Another general trend in the region is clients’ looking for a comprehensive approach to investing, according to Mr AbuShaban.
“Institutional investors or some of the families are seeing a slowdown in the available capital they have to invest and in that sense they are looking at optimizing the way they manage their portfolios and making sure they are not investing haphazardly and different parts of their investment are working together,” said Mr AbuShaban.
Some clients also have a higher appetite for risk, given the low interest-rate environment that does not provide enough yield for some institutional investors. These clients are keen to invest in illiquid assets, such as private equity and infrastructure.
“What we have seen is a desire for higher returns in what has been a low-return environment specifically in various fixed income or bonds,” he said.

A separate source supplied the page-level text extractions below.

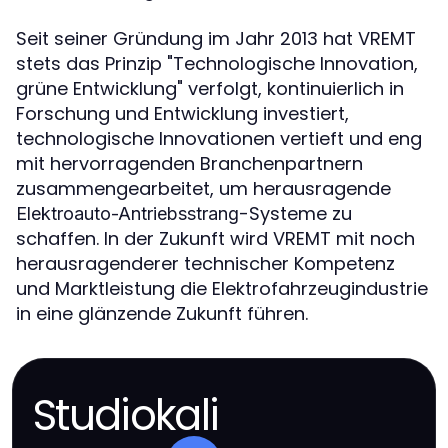
Seit seiner Gründung im Jahr 2013 hat VREMT
stets das Prinzip "Technologische Innovation,
grüne Entwicklung" verfolgt, kontinuierlich in
Forschung und Entwicklung investiert,
technologische Innovationen vertieft und eng
mit hervorragenden Branchenpartnern
zusammengearbeitet, um herausragende
-Systeme zu
Elektroauto-Antriebsstrang
schaffen. In der Zukunft wird VREMT mit noch
herausragenderer technischer Kompetenz
und Marktleistung die Elektrofahrzeugindustrie
in eine glänzende Zukunft führen.
Studiokali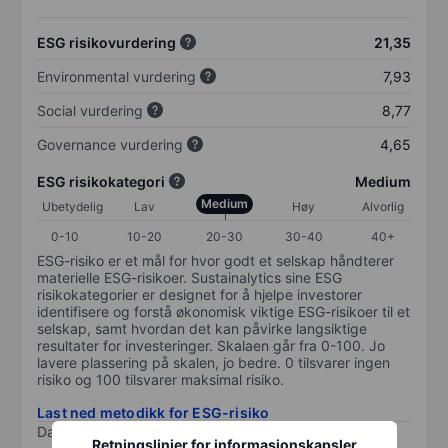
ESG risikovurdering
21,35
Environmental vurdering
7,93
Social vurdering
8,77
Governance vurdering
4,65
ESG risikokategori
Medium
Medium
Ubetydelig
Lav
Høy
Alvorlig
0-10
10-20
20-30
30-40
40+
ESG-risiko er et mål for hvor godt et selskap håndterer
materielle ESG-risikoer. Sustainalytics sine ESG
risikokategorier er designet for å hjelpe investorer
identifisere og forstå økonomisk viktige ESG-risikoer til et
selskap, samt hvordan det kan påvirke langsiktige
resultater for investeringer. Skalaen går fra 0-100. Jo
lavere plassering på skalen, jo bedre. 0 tilsvarer ingen
risiko og 100 tilsvarer maksimal risiko.
Last ned metodikk for ESG-risiko
Data levert av
/
Retningslinjer for informasjonskapsler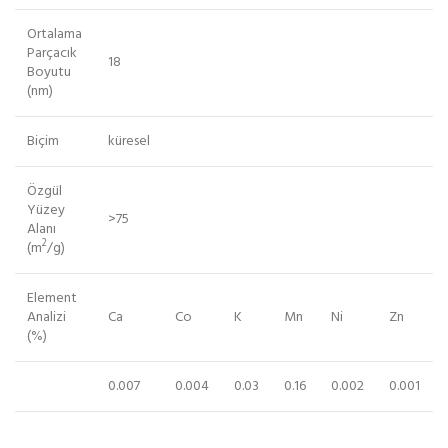
Ortalama
Parçacık
18
Boyutu
(nm)
Biçim
küresel
Özgül
Yüzey
>75
Alanı
2
(m
/g)
Element
Analizi
Ca
Co
K
Mn
Ni
Zn
(%)
0.007
0.004
0.03
0.16
0.002
0.001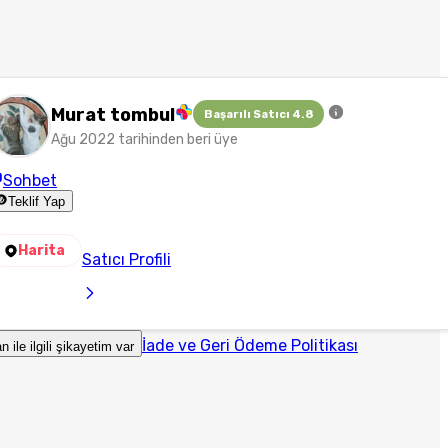
Murat tombul
Başarılı Satıcı 4.8
Ağu 2022 tarihinden beri üye
Sohbet
Teklif Yap
Harita
Satıcı Profili
İade ve Geri Ödeme Politikası
an ile ilgili şikayetim var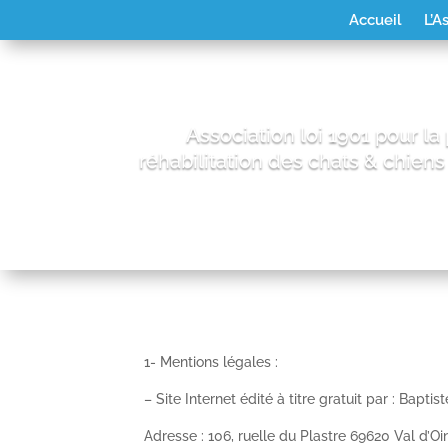
Accueil
L’A
Association loi 1901 pour la 
réhabilitation des chats & chiens
1- Mentions légales :
– Site Internet édité à titre gratuit par : Bapti
Adresse : 106, ruelle du Plastre 69620 Val d’O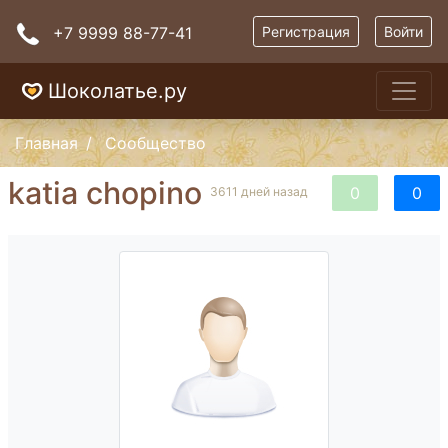
+7 9999 88-77-41
Регистрация
Войти
Шоколатье.ру
Главная
Сообщество
katia chopino
0
0
3611 дней назад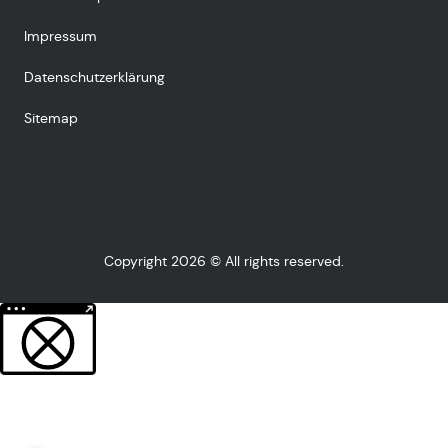
Impressum
Datenschutzerklärung
Sitemap
Copyright 2026 © All rights reserved.
Weitere Informationen über den gesperrten Inhalt.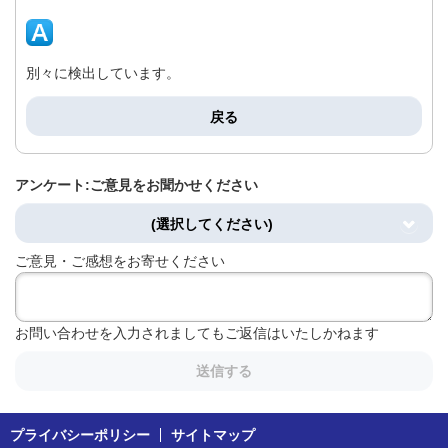
別々に検出しています。
戻る
アンケート:ご意見をお聞かせください
(選択してください)
ご意見・ご感想をお寄せください
お問い合わせを入力されましてもご返信はいたしかねます
送信する
プライバシーポリシー
サイトマップ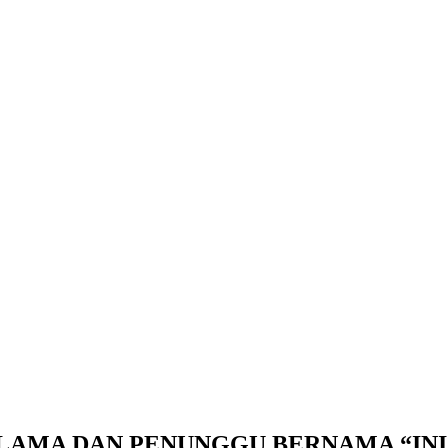
LAMA DAN PENUNGGU BERNAMA “IN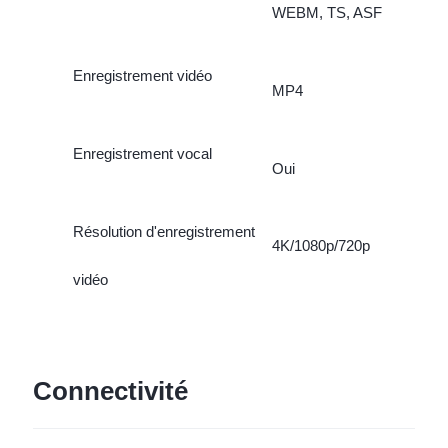
WEBM, TS, ASF
Enregistrement vidéo
MP4
Enregistrement vocal
Oui
Résolution d'enregistrement
4K/1080p/720p
vidéo
Connectivité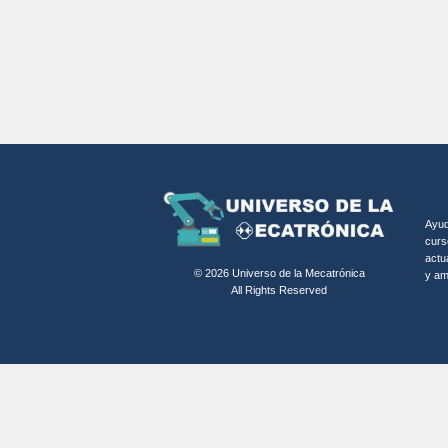
Ayud
curs
actu
© 2026 Universo de la Mecatrónica
y am
All Rights Reserved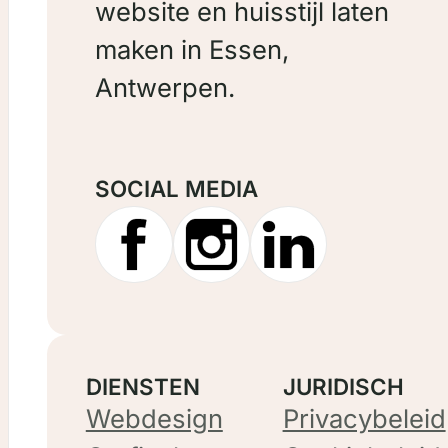
website en huisstijl laten
maken in Essen,
Antwerpen.
SOCIAL MEDIA
DIENSTEN
JURIDISCH
Webdesign
Privacybeleid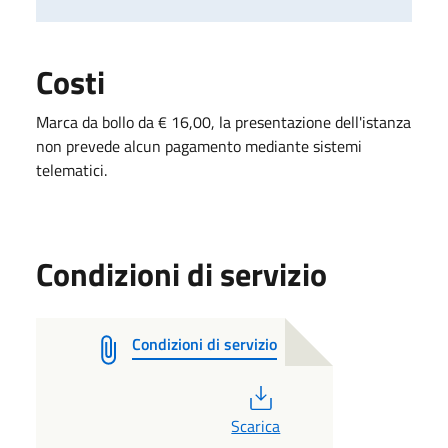
Costi
Marca da bollo da € 16,00, la presentazione dell'istanza
non prevede alcun pagamento mediante sistemi
telematici.
Condizioni di servizio
Condizioni di servizio
PDF
Scarica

“In this environment, we have seen a de facto increase in the risk that clients are taking in things like illiquid investments, private equity investments, infrastructure and private debt, those kind of investments were higher illiquidity results in incrementally higher returns.”
The Abu Dhabi Investment Authority, one of the largest sovereign wealth funds, said in its 2016 report that has gradually increased its exposure in direct private equity and private credit transactions, mainly in Asian markets and especially in China and India. The authority’s private equity department focused on structured equities owing to “their defensive characteristics.”